Beard appointed to replace columns on Grade I listed library

grade i listed library

Beard has been appointed to replace 28 historic columns as part of a major Grade I listed library refurbishment, on one of the UK’s most important architectural sites

Beard has been onsite from July at St John’s College, Oxford, to work on the £10m Grade I listed library refurbishment.

The 16th century Old Library, and 17th century Laudian Library extension is located in the Canterbury Quadrangle.

The columns are an integral part of the historic Quadrangle – but are beginning to fail structurally – ruling out a cosmetic repair.

Once it was clear the columns would need to be removed, Wright and Wright architects and the Beard team set out to find the right replacements to complete the Grade I listed library refurbishment.

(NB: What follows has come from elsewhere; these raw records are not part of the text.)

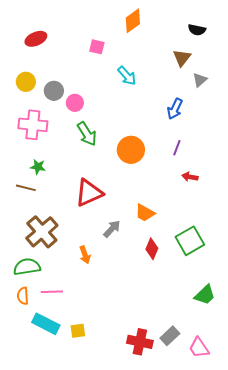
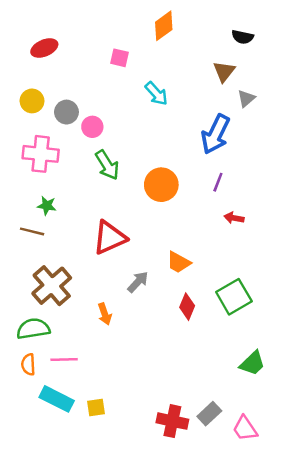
blue arrow: (175, 109) -> (215, 134), size x1.5

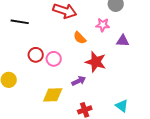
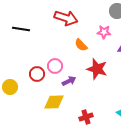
red circle: (36, 55) -> (37, 74), moved
purple arrow: (79, 81) -> (69, 81), moved

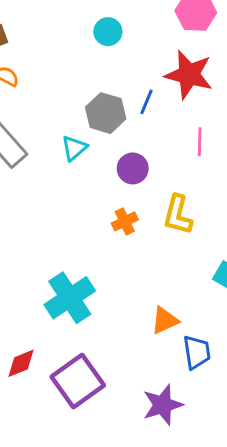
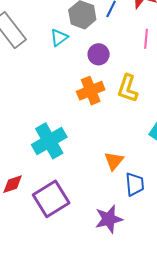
orange cross: (125, 221) -> (91, 91), size x1.5
orange triangle: (165, 320) -> (114, 161), turned -30

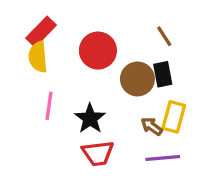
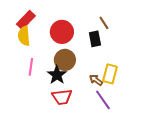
black rectangle: (163, 74) -> (95, 39), moved
brown circle: (137, 79) -> (65, 60), moved
purple line: (163, 158) -> (103, 100), turned 60

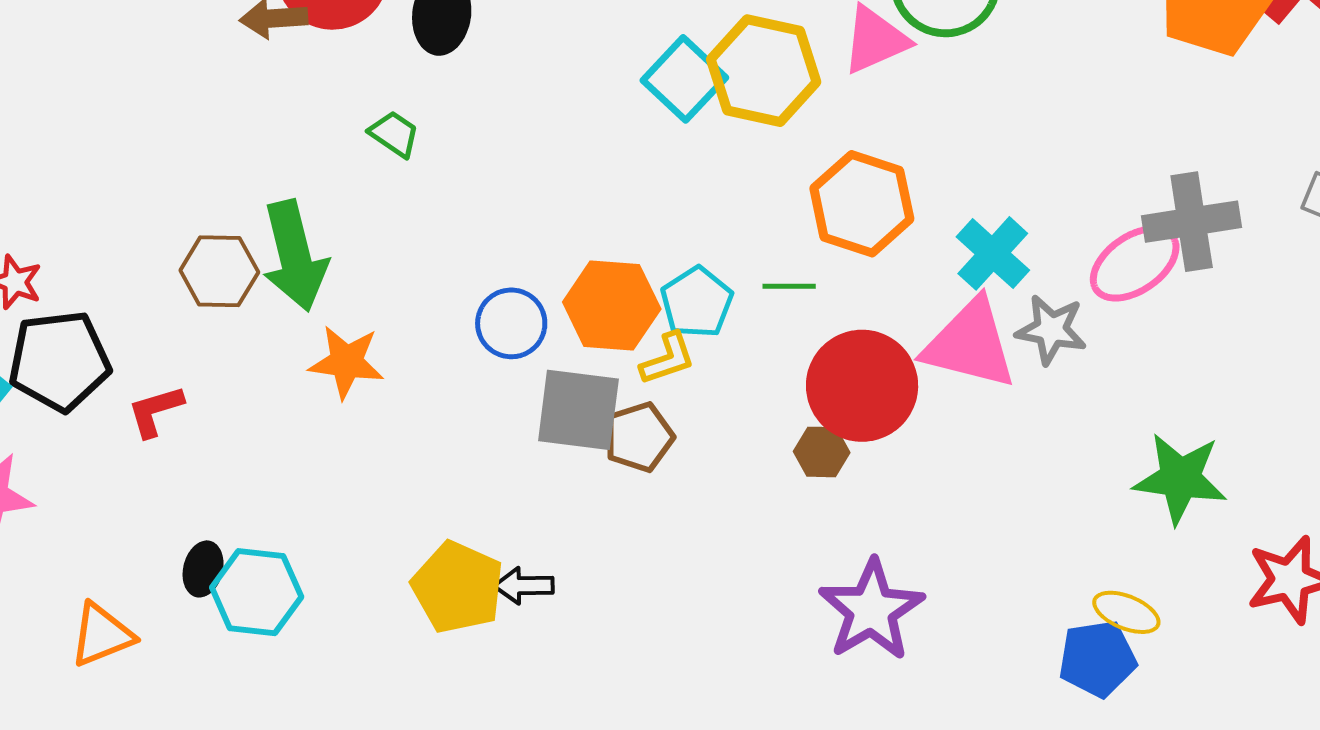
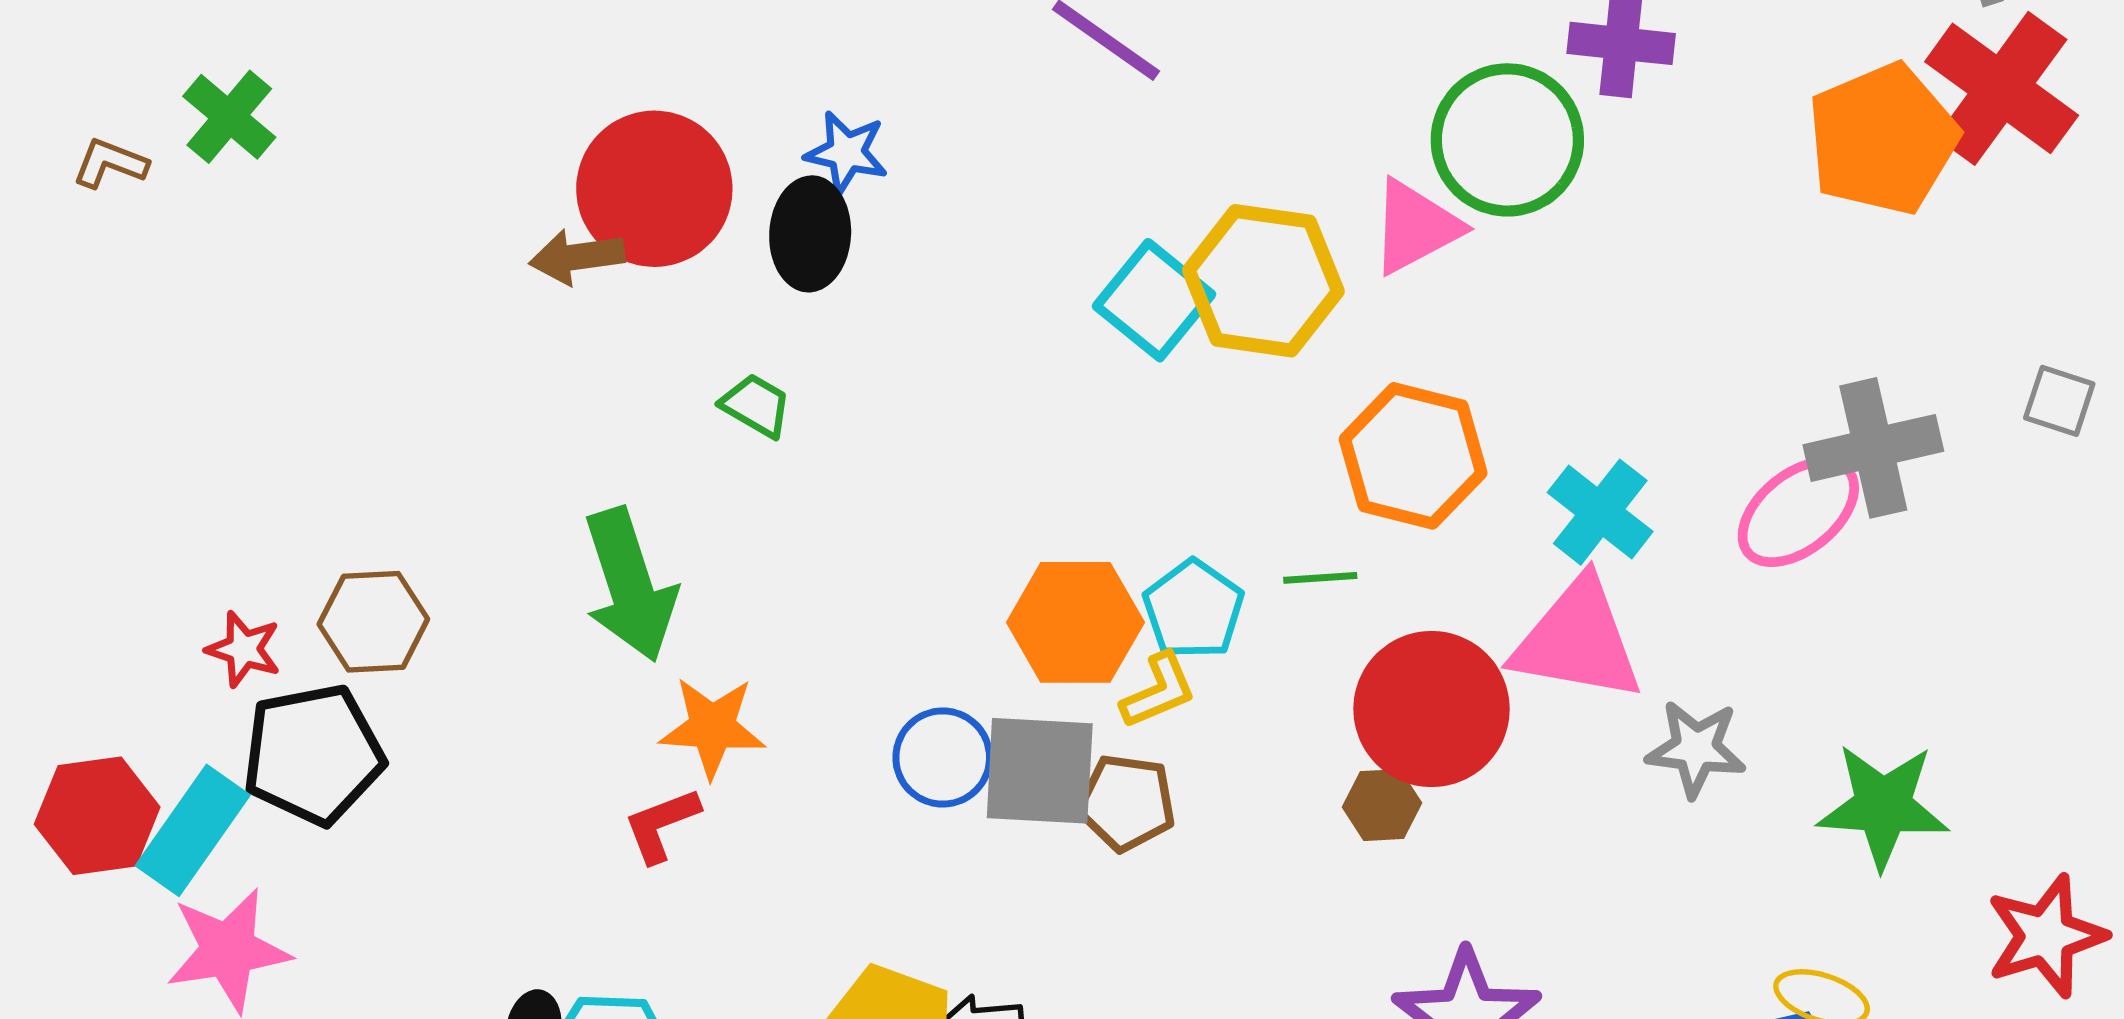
brown hexagon: (219, 271) -> (373, 622), moved
blue circle: (511, 323) -> (943, 757), moved
gray star: (1051, 330) -> (1696, 749), moved
red L-shape: (155, 411) -> (661, 825), moved
brown pentagon: (639, 437) -> (1126, 803), turned 30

It was essential to ensure that the aesthetic of the new columns remained in keeping with the rest of the building, however, the site where the original stone was quarried has long closed down.

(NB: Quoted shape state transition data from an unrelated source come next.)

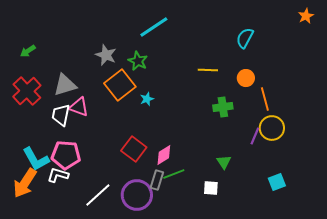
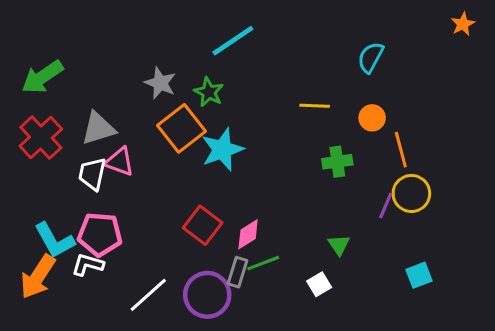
green arrow: (28, 51) -> (42, 77), size x1.8
cyan star: (147, 99) -> (222, 150), size x2.0
white square: (211, 188) -> (319, 284), turned -35

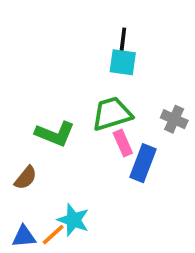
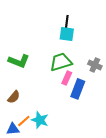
green L-shape: (55, 134) -> (19, 61), moved
pink rectangle: (123, 143) -> (67, 78), turned 48
orange line: (53, 235) -> (24, 121), moved

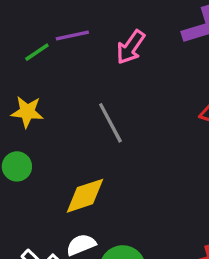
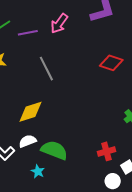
purple line: (72, 36) -> (28, 33), moved

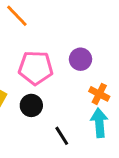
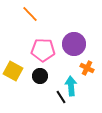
purple circle: (81, 59) -> (74, 44), size x1.5
cyan arrow: (99, 123) -> (71, 86), moved

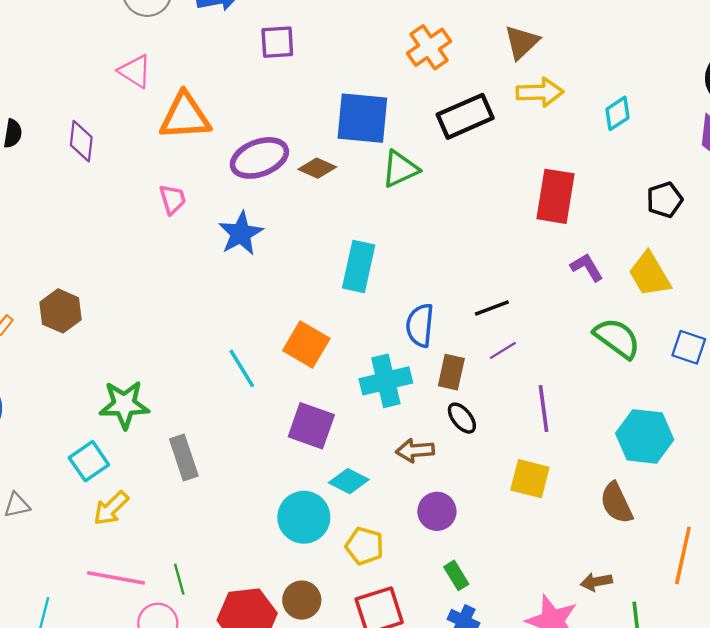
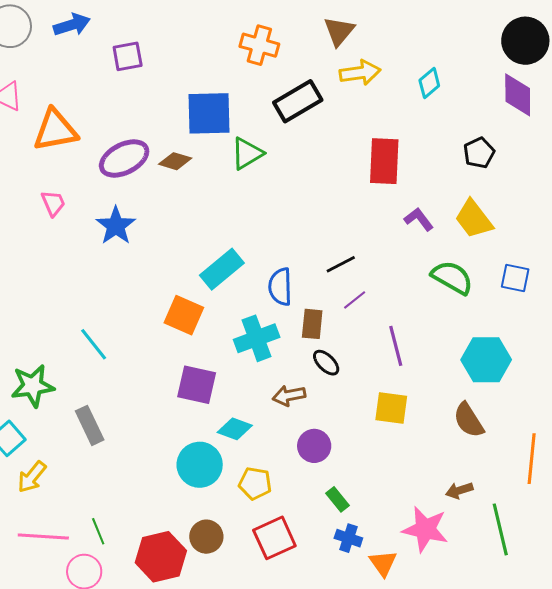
orange cross: (429, 47) -> (259, 45), turned -33
cyan rectangle: (359, 266) -> (222, 269), moved, turned 45
cyan line: (242, 368) -> (94, 344), moved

The stone for the original columns is Bletchingdon marble and was mined locally.

By working with expert stonemasonry firm, Szerelmey and Wright & Wright architects, a carboniferous limestone, Swaledale fossil, was identified as the ideal replacement.

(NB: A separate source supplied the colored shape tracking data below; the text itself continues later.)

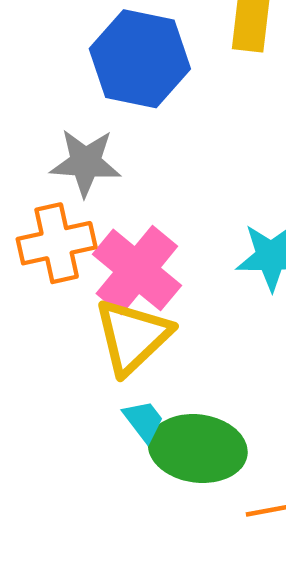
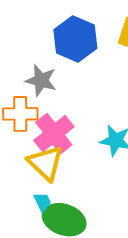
yellow triangle: (133, 336) -> (46, 163), turned -45

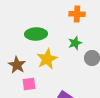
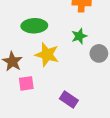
yellow star: (47, 59) -> (47, 55), turned -30

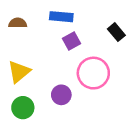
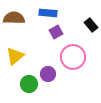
brown semicircle: (18, 23) -> (14, 18), size x1.5
green circle: (23, 108) -> (29, 84), moved

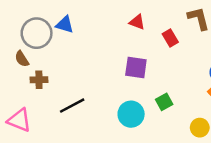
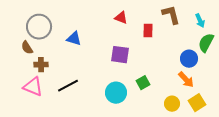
blue triangle: (65, 25) -> (74, 39), moved
red rectangle: (170, 38) -> (148, 31), turned 32
pink triangle: (19, 120) -> (33, 87), moved

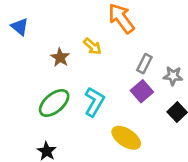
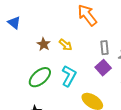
yellow arrow: (92, 46) -> (66, 45), moved
gray rectangle: (144, 64) -> (105, 48), turned -32

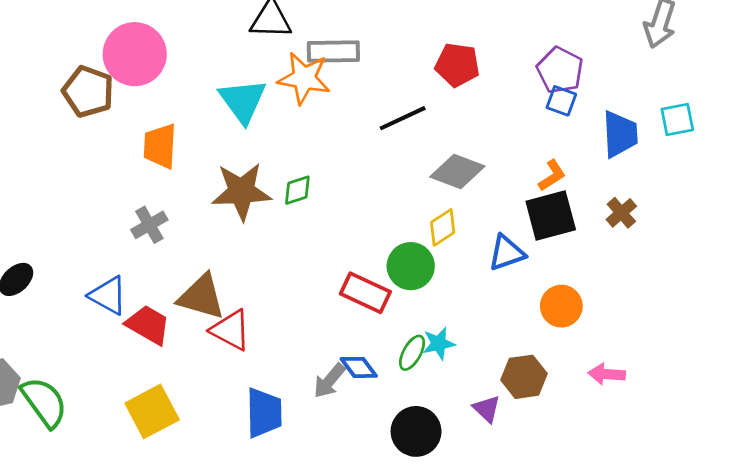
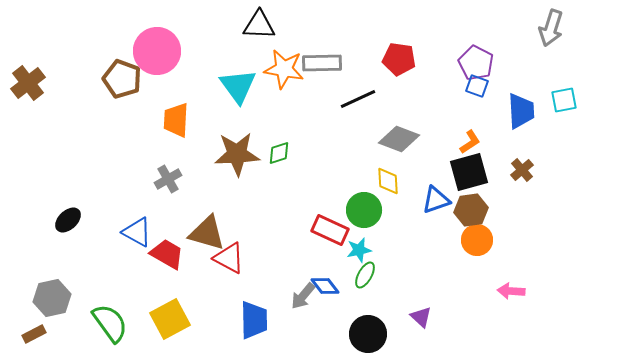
gray rectangle: (333, 51) -> (322, 63), moved
yellow diamond: (443, 227) -> (388, 181), turned -60
cyan star: (439, 343) -> (359, 250), moved
brown hexagon: (524, 377) -> (471, 210), moved
green semicircle: (44, 402) -> (110, 323), moved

As the stone is not commonly used in Oxford, approval from Oxford City Planning Department and Historic England had to be sought, and after passing these approvals the stone was quarried and carefully worked to shape.

The historic columns are particularly important as Canterbury Quadrangle is one of the few remaining examples in the UK of the high baroque architectural style, dating back to the early 17th century.

A building of huge cultural and historical significance

Jonathan Brock project manager at St John’s, from Beard commented: “It is a massive honour to be entrusted to work on a building of such huge historical and cultural significance. As the columns are vital for the structure, it was crucial we found the perfect stone.

“By working with the expert team at Szerelmey and the team at the College, we’ve found the ideal replacement that will ensure the aesthetic of the College remains, while ensuring it is structurally sound.

“The building has to be temporarily propped while the columns are removed and despite all the planning we’ve done it is still a nerve-wracking experience to replace the columns.”

‘A significant step in the refurbishment of this exceptionally historic building’

Zoe Hancock, principal bursar of St John’s College, said: “A site of such national importance requires a high calibre of expertise and quality of work which Beard and the team have delivered.

“The replacement of the columns is a significant step in the refurbishment of this exceptionally historic building and to ensure it remains safe and sound for future generations.”

The final phase of the Grade I listed library refurbishment is expected to be finished by early 2023.